Task to carry out:
Write out, without any change, the lines in the material below that run from the line with "Accord à l'amiable : les modes alternatifs de" through the line with "règlement des différends", both included.

Data extract:
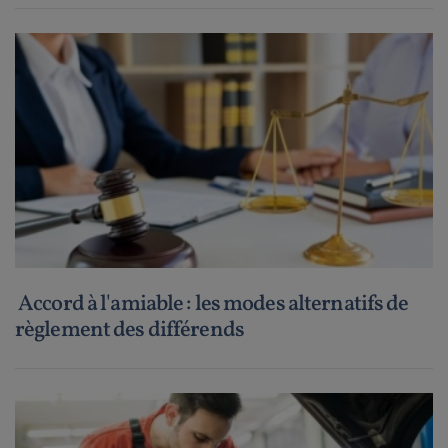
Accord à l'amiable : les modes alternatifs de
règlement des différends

--

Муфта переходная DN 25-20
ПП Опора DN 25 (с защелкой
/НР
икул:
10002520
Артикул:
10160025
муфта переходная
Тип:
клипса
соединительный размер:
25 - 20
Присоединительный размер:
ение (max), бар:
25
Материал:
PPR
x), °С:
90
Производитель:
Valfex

Response to this task:
Accord à l'amiable : les modes alternatifs de
règlement des différends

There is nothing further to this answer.